N1/N2 コマンド(レコード追加)

このドキュメントでは、次のトピックについて説明します。


機能および使用

N1 コマンドは、ファイルに新しいレコードを追加する場合に使用します。

レコードを追加するファイルと値を与えるフィールドを指定します。追加レコード内で指定のないフィールドには空値が入ります。

Adabas は レコードに ISN を割り当て、レコードをデータストレージに追加し、必要に応じてアソシエータの更新を行います。

N2 コマンドは、ADAFDUにREUSE=ISN を指定しているかどうかにかかわらず、レコードに割り当てる ISN をユーザーが指定する場合に使用します。

ユーザーが ET ロジックユーザーの場合、追加レコードは排他的ホールド状態になります。

graphics/n1n2.png

N1/N2 Command, Procedure Flow

コントロールブロック

Field フォーマット  
コールタイプ B F/U
予約(内部使用)   -/-
コマンドコード A F/U
コマンド ID B F/U
File Number B F/U (1)
Response Code B F/A (1)
ISN B *
フォーマットバッファ長(ACB のみ) B F/U
レコードバッファ長(ACB のみ) B F/U
アディション 2 A、B -/A
アディション 3 A F/A
アディション 5 A F/U
コマンドタイム B -/A
ユーザーエリア   F/U

バッファエリア

バッファ  
フォーマットバッファ F/U
レコードバッファ F/U
サーチバッファ –/–
バリューバッファ –/–
ISN バッファ –/–
フォーマット:
A 英数字
B 2 進数
x/y Adabasコール前/後 - xとyは、値を取ることができます。
A Adabas によって設定
F ユーザーによって設定
U Adabas コール後も変更なし
- 使用しません
*N1 の場合は –/A、N2 の場合は F/U

(1)このフィールドの意味は、Call タイプに指定された値によって異なります。詳細については、「Adabas の呼び出し」の「コントロールブロック」を参照してください。

コントロールブロック

コマンドコード

N1/N2

コマンド ID

複数のレコードを一連の N1/N2 コールで追加し、各コールで同一フィールドをフォーマットバッファに指定する場合は、このフィールドに空白またはゼロ以外の値をセットすべきです。これにより、各 N1/N2 コール処理に必要な時間を削減できます。
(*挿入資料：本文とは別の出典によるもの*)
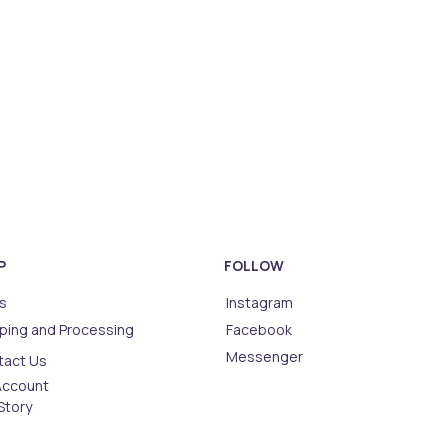
P
FOLLOW
s
Instagram
ping and Processing
Facebook
Messenger
tact Us
Account
Story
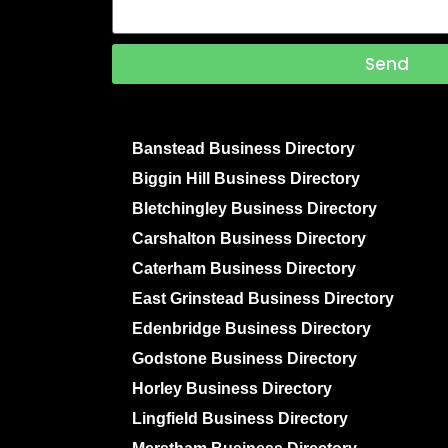
Send
Banstead Business Directory
Biggin Hill Business Directory
Bletchingley Business Directory
Carshalton Business Directory
Caterham Business Directory
East Grinstead Business Directory
Edenbridge Business Directory
Godstone Business Directory
Horley Business Directory
Lingfield Business Directory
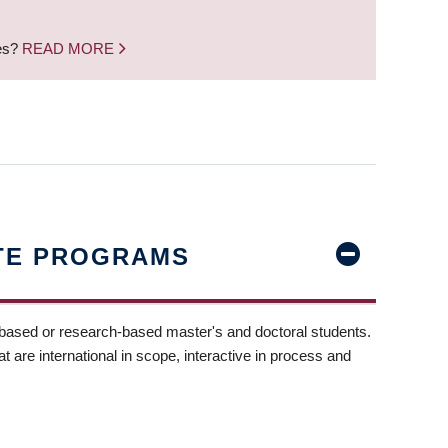
nes?
READ MORE
TE PROGRAMS
-based or research-based master's and doctoral students.
t are international in scope, interactive in process and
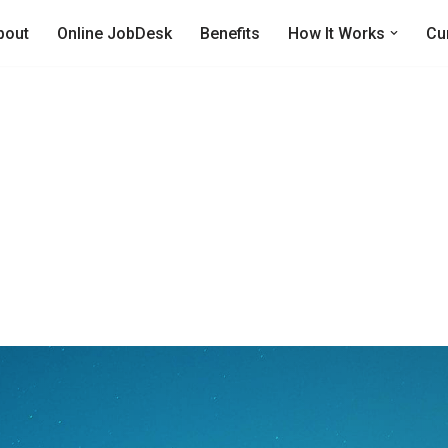
bout
Online JobDesk
Benefits
How It Works
Cu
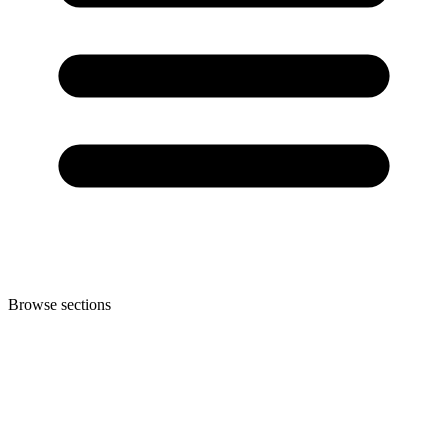
Browse sections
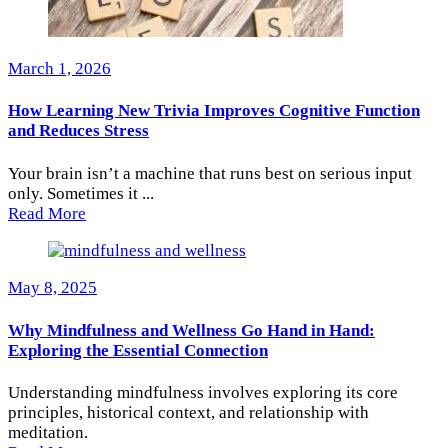
March 1, 2026
How Learning New Trivia Improves Cognitive Function
and Reduces Stress
Your brain isn’t a machine that runs best on serious input
only. Sometimes it ...
Read More
May 8, 2025
Why Mindfulness and Wellness Go Hand in Hand:
Exploring the Essential Connection
Understanding mindfulness involves exploring its core
principles, historical context, and relationship with
meditation.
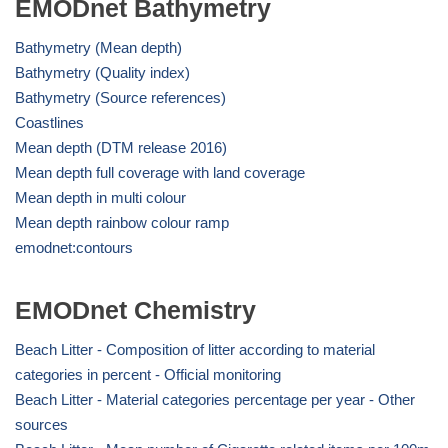
EMODnet Bathymetry
Bathymetry (Mean depth)
Bathymetry (Quality index)
Bathymetry (Source references)
Coastlines
Mean depth (DTM release 2016)
Mean depth full coverage with land coverage
Mean depth in multi colour
Mean depth rainbow colour ramp
emodnet:contours
EMODnet Chemistry
Beach Litter - Composition of litter according to material
categories in percent - Official monitoring
Beach Litter - Material categories percentage per year - Other
sources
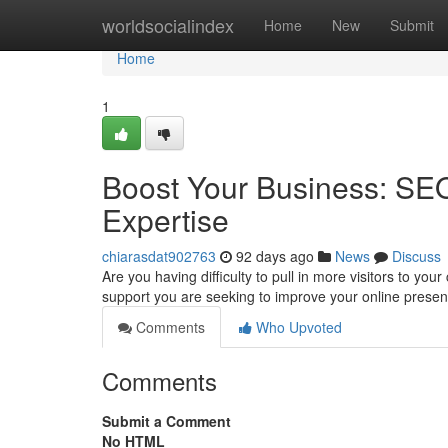
Home
worldsocialindex
Home
New
Submit
Home
1
Boost Your Business: SE
Expertise
chiarasdat902763
92 days ago
News
Discuss
Are you having difficulty to pull in more visitors to yo
support you are seeking to improve your online prese
Comments
Who Upvoted
Comments
Submit a Comment
No HTML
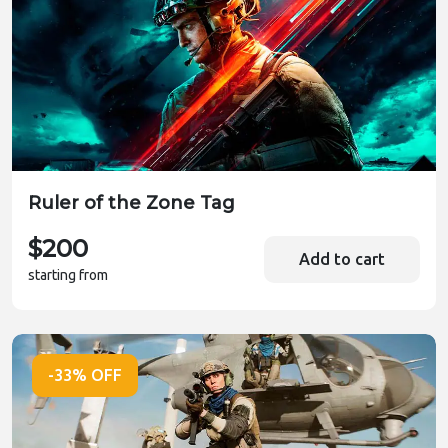
Ruler of the Zone Tag
$200
Add to cart
starting from
-33% OFF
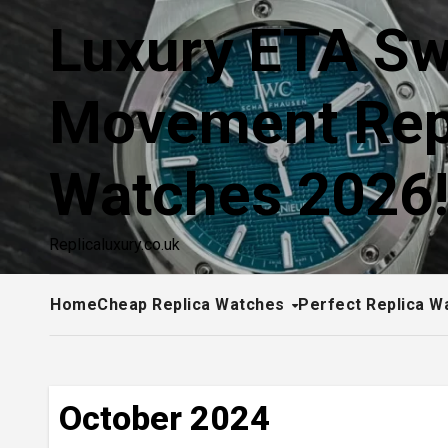
Skip
Luxury ETA Sw
to
content
Movement Rep
Watches 2026
Replicaluxury.co.uk
Home
Cheap Replica Watches
Perfect Replica W
October 2024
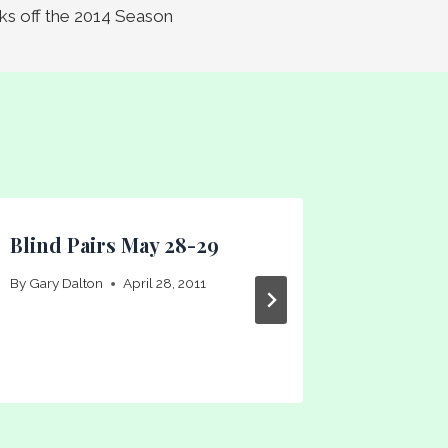
icks off the 2014 Season
Blind Pairs May 28-29
Veteran
By
Gary Dalton
April 28, 2011
By
Gary Dal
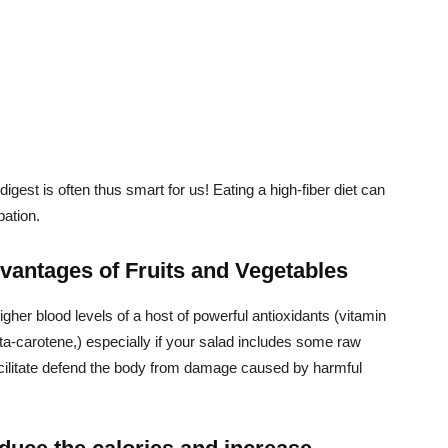
digest is often thus smart for us! Eating a high-fiber diet can
pation.
dvantages of Fruits and Vegetables
higher blood levels of a host of powerful antioxidants (vitamin
ta-carotene,) especially if your salad includes some raw
acilitate defend the body from damage caused by harmful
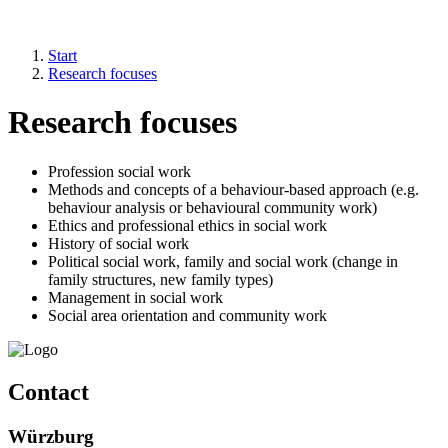
Start
Research focuses
Research focuses
Profession social work
Methods and concepts of a behaviour-based approach (e.g.
behaviour analysis or behavioural community work)
Ethics and professional ethics in social work
History of social work
Political social work, family and social work (change in
family structures, new family types)
Management in social work
Social area orientation and community work
Contact
Würzburg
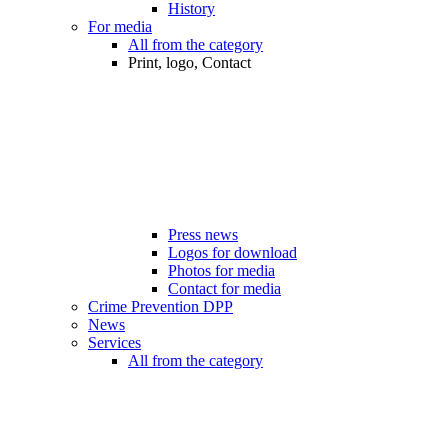
History
For media
All from the category
Print, logo, Contact
Press news
Logos for download
Photos for media
Contact for media
Crime Prevention DPP
News
Services
All from the category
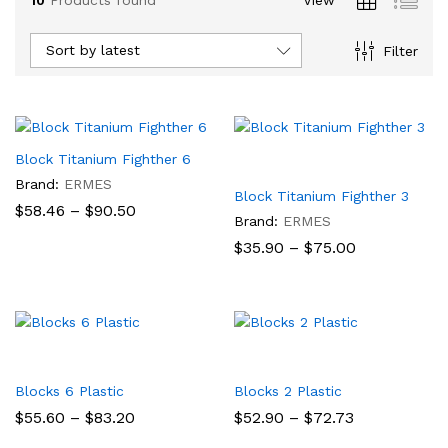
Sort by latest
Filter
Block Titanium Fighther 6
Brand:
ERMES
Block Titanium Fighther 3
Price
$
58.46
–
$
90.50
Brand:
ERMES
range:
$58.46
Price
$
35.90
–
$
75.00
through
range:
$90.50
$35.90
through
$75.00
Blocks 6 Plastic
Blocks 2 Plastic
Price
Price
$
55.60
–
$
83.20
$
52.90
–
$
72.73
range:
range:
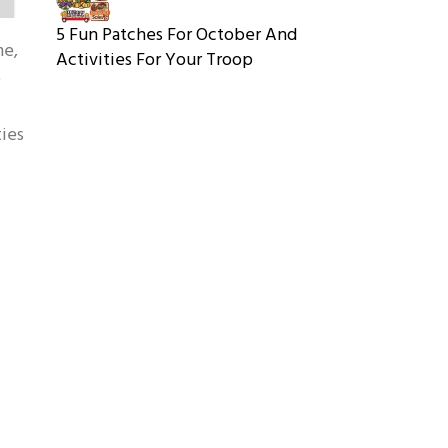
5 Fun Patches For October And
me,
Activities For Your Troop
e
ties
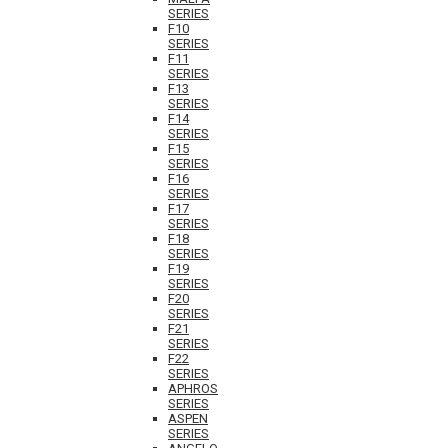
SERIES
F10
SERIES
F11
SERIES
F13
SERIES
F14
SERIES
F15
SERIES
F16
SERIES
F17
SERIES
F18
SERIES
F19
SERIES
F20
SERIES
F21
SERIES
F22
SERIES
APHROS
SERIES
ASPEN
SERIES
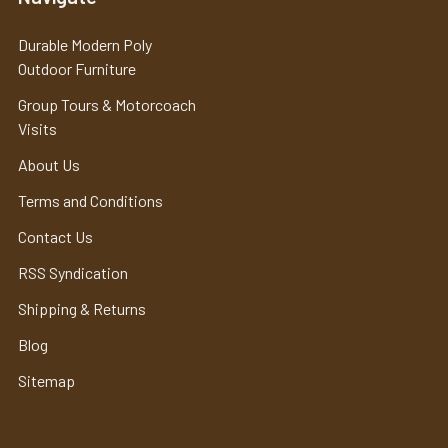
Durable Modern Poly
Outdoor Furniture
Group Tours & Motorcoach
Visits
About Us
Terms and Conditions
Contact Us
RSS Syndication
Shipping & Returns
Blog
Sitemap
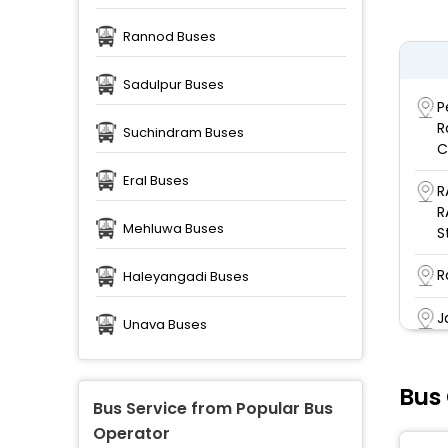
Rannod Buses
Sadulpur Buses
P
R
Suchindram Buses
C
Eral Buses
R
R
Mehluwa Buses
S
R
Haleyangadi Buses
J
Unava Buses
M
Bus
B
Bus Service from Popular Bus
Operator
M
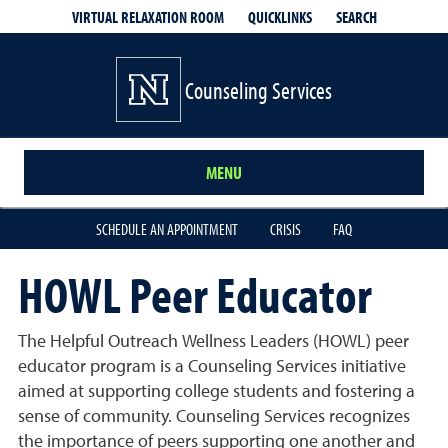
QUICKLINKS
SEARCH
VIRTUAL RELAXATION ROOM
Counseling Services
MENU
SCHEDULE AN APPOINTMENT
CRISIS
FAQ
HOWL Peer Educator
The Helpful Outreach Wellness Leaders (HOWL) peer
educator program is a Counseling Services initiative
aimed at supporting college students and fostering a
sense of community. Counseling Services recognizes
the importance of peers supporting one another and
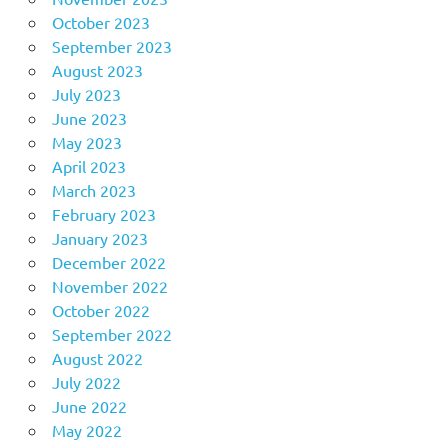
October 2023
September 2023
August 2023
July 2023
June 2023
May 2023
April 2023
March 2023
February 2023
January 2023
December 2022
November 2022
October 2022
September 2022
August 2022
July 2022
June 2022
May 2022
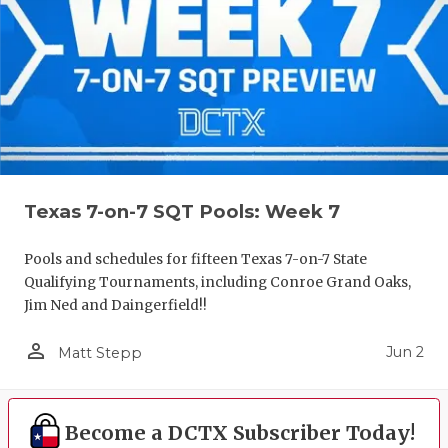
Texas 7-on-7 SQT Pools: Week 7
Pools and schedules for fifteen Texas 7-on-7 State
Qualifying Tournaments, including Conroe Grand Oaks,
Jim Ned and Daingerfield!!
person_outline
Jun 2
Matt Stepp
Become a DCTX Subscriber Today!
1 レコードだけを追加する、または N1/N2 コール間にフォーマットバッファを変更する場合は、コマンド ID に空白またはバイナリのゼロをセットすべきです。

このフィールドの上位バイトには 16 進数の FF を設定できません。これは、自動コマンド ID 生成を使用するときは除きます(詳細については、「コマンド ID の使用」を参照してください)。

このフィールドの上位バイトには 16 進数 "FF" を設定しないでください。

File Number

レコードを追加するファイルの番号。

Response Code

このフィールドには、コマンドに対するレスポンスコードが返されます。レスポンスコード 0 は、このコマンドが正しく実行されたことを示します。

ISN

N1 コマンドを使用する場合は、Adabas が、このフィールドにレコードに割り当てた ISN を返します。

N2 コマンドを使用する場合は、レコードに割り当てる ISN を、このフィールドに指定しなければなりません。与える ISN は、ファイル中のレコードにすでに割り当てられた ISN であってはならず、当ファイルに対する ISN の制限(MAXISN)内になければなりません。MAXISN は、ファイルのロード時に DBA が指定します。

フォーマットバッファ長(ACB のみ)

フォーマットバッファ長(バイト単位)を示します。ユーザープログラムで定義するフォーマットバッファエリアは、ここに指定する長さ以上である必要があります。

レコードバッファ長(ACB のみ)

レコードバッファ長(バイト単位)を示します。ユーザープログラムで定義するレコードバッファエリアは、ここに指定する長さ以上である必要があります。

アディション 2

レスポンスコード 0 が返る場合は、Adabas が、このフィールドに追加されたレコードの圧縮レコード長を返します。この長さは先頭 2 バイトにバイナリ形式で入ります。

このフィールドには、一部のレスポンスコードについて詳細情報が返されます。詳細については、『Adabas メッセージおよびコードマニュアル』を参照してください。

アディション 3

セキュリティ保護のためのパスワードを指定します。

使用するファイルがセキュリティ保護されていない場合、このフィールドは空白にしておきます。ファイルがセキュリティ保護されている場合は、ユーザーは該当するパスワードを指定する必要があります。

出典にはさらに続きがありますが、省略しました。